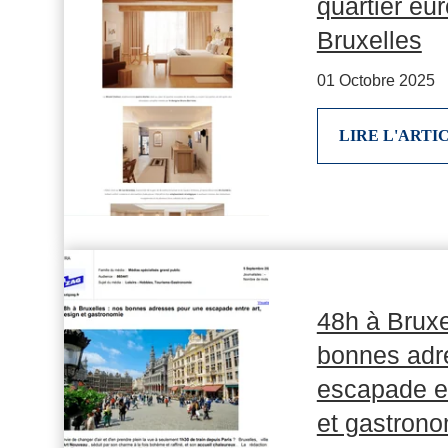
quartier eu
Bruxelles
01 Octobre 2025
LIRE L'ARTI
48h à Bruxe
bonnes adr
escapade en
et gastron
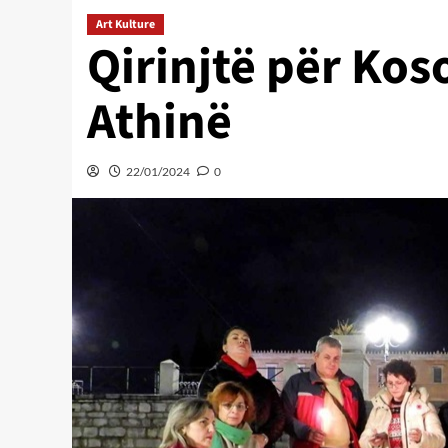
Art Kulture
Qirinjtë për Kos
Athinë
22/01/2024
0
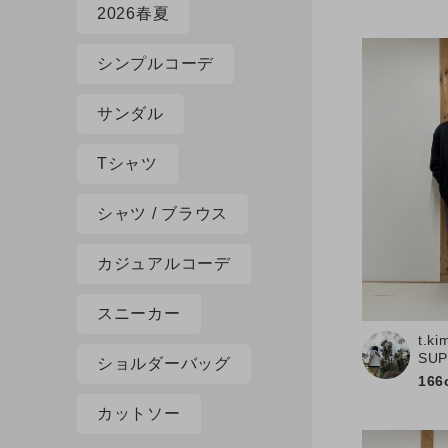
2026春夏
シンプルコーデ
サンダル
Tシャツ
シャツ / ブラウス
カジュアルコーデ
スニーカー
t.ki
SU
ショルダーバッグ
166
カットソー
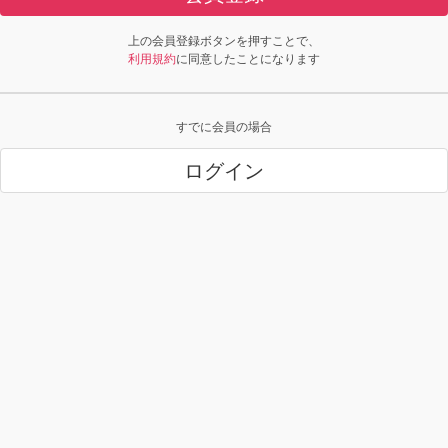
上の会員登録ボタンを押すことで、
利用規約
に同意したことになります
すでに会員の場合
ログイン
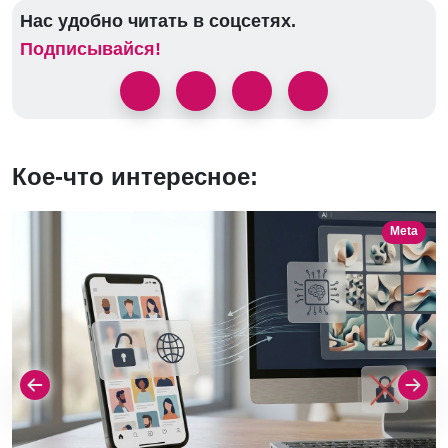
Нас удобно читать в соцсетях.
Подписывайся!
Кое-что интересное:
Meta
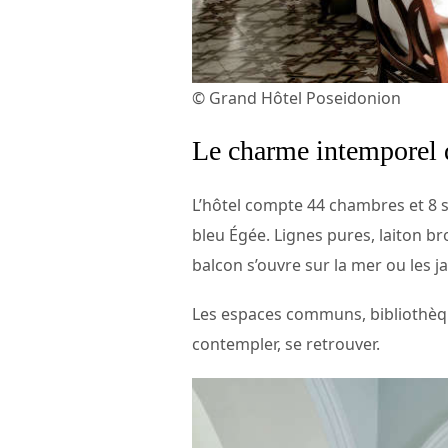
© Grand Hôtel Poseidonion
Le charme intemporel 
L’hôtel compte 44 chambres et 8 su
bleu Égée. Lignes pures, laiton b
balcon s’ouvre sur la mer ou les j
Les espaces communs, bibliothèque,
contempler, se retrouver.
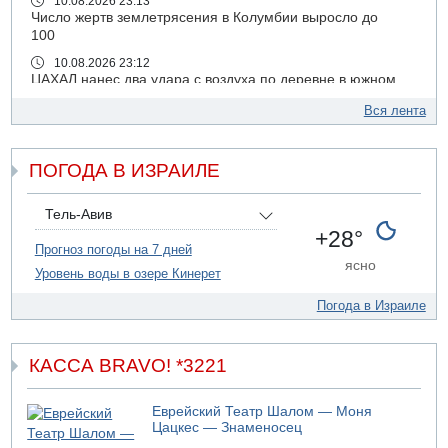
10.08.2026 23:13
Число жертв землетрясения в Колумбии выросло до
100
10.08.2026 23:12
ЦАХАЛ нанес два удара с воздуха по деревне в южном
Ливане
Вся лента
10.08.2026 19:30
Колумбия признала суверенитет Израиля над
Голанскими высотами
ПОГОДА В ИЗРАИЛЕ
10.08.2026 19:26
В результате землетрясения в Колумбии уже погибли 47
Тель-Авив
человек
+28°
Прогноз погоды на 7 дней
10.08.2026 18:58
ясно
58-летний мужчина тяжело ранен в ДТП на 31 шоссе у
Уровень воды в озере Кинерет
перекрестка Лехавим
Погода в Израиле
10.08.2026 17:59
В Европе новая волна жары
10.08.2026 17:44
КАССА BRAVO! *3221
Об "исчезновении" Артема Кирпичёнка, сообщила
"Гаарец"а, вслед за 13 телеканалом
Еврейский Театр Шалом — Моня
10.08.2026 17:31
Цацкес — Знаменосец
900 дней со дня исчезновения Хайманут Касао: семья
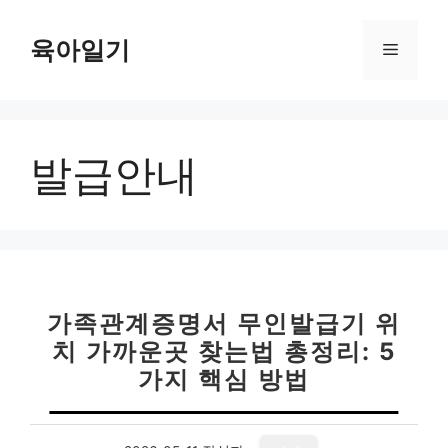
컨
텐
육아일기
메
츠
로
뉴
건
너
발급안내
뛰
기
가족관계증명서 무인발급기 위
치 가까운곳 찾는법 총정리: 5
가지 핵심 방법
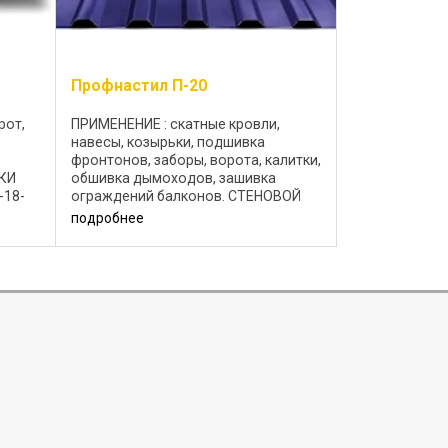
Профнастил П-20
рот,
ПРИМЕНЕНИЕ : скатные кровли,
навесы, козырьки, подшивка
фронтонов, заборы, ворота, калитки,
КИ
обшивка дымоходов, зашивка
18-
ограждений балконов. CТЕНОВОЙ
П-20 (A)-1110 СТЕНОВОЙ
подробнее
атаной
П-20(B)-1110 | КРОВЕЛЬНЫЙ
П-20(R)-1110 Профлист П-20-1110
изготавливается из ...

TASK TO COMPLETE: Transcribe exactly the lines that run from the first line of the records above through the line with "10.08.2026 17:59", and include both of those lines; pictures stay out.

RESULT:
quartier eu
Bruxelles
01 Octobre 2025
LIRE L'ARTI
48h à Bruxe
bonnes adr
escapade en
et gastron
Art Kulture
Qirinjtë për Kos
Athinë
22/01/2024
0
2026春夏
シンプルコーデ
サンダル
Tシャツ
シャツ / ブラウス
カジュアルコーデ
スニーカー
t.ki
SU
ショルダーバッグ
166
カットソー
上の会員登録ボタンを押すことで、
利用規約
に同意したことになります
すでに会員の場合
ログイン
Нас удобно читать в соцсетях.
Подписывайся!
Кое-что интересное:
Meta
© Grand Hôtel Poseidonion
Le charme intemporel 
L’hôtel compte 44 chambres et 8 su
bleu Égée. Lignes pures, laiton b
balcon s’ouvre sur la mer ou les j
Les espaces communs, bibliothèque,
contempler, se retrouver.
10.08.2026 23:13
Число жертв землетрясения в Колумбии выросло до
100
10.08.2026 23:12
ЦАХАЛ нанес два удара с воздуха по деревне в южном
Ливане
Вся лента
10.08.2026 19:30
Колумбия признала суверенитет Израиля над
Голанскими высотами
ПОГОДА В ИЗРАИЛЕ
10.08.2026 19:26
В результате землетрясения в Колумбии уже погибли 47
Тель-Авив
человек
+28°
Прогноз погоды на 7 дней
10.08.2026 18:58
ясно
58-летний мужчина тяжело ранен в ДТП на 31 шоссе у
Уровень воды в озере Кинерет
перекрестка Лехавим
Погода в Израиле
10.08.2026 17:59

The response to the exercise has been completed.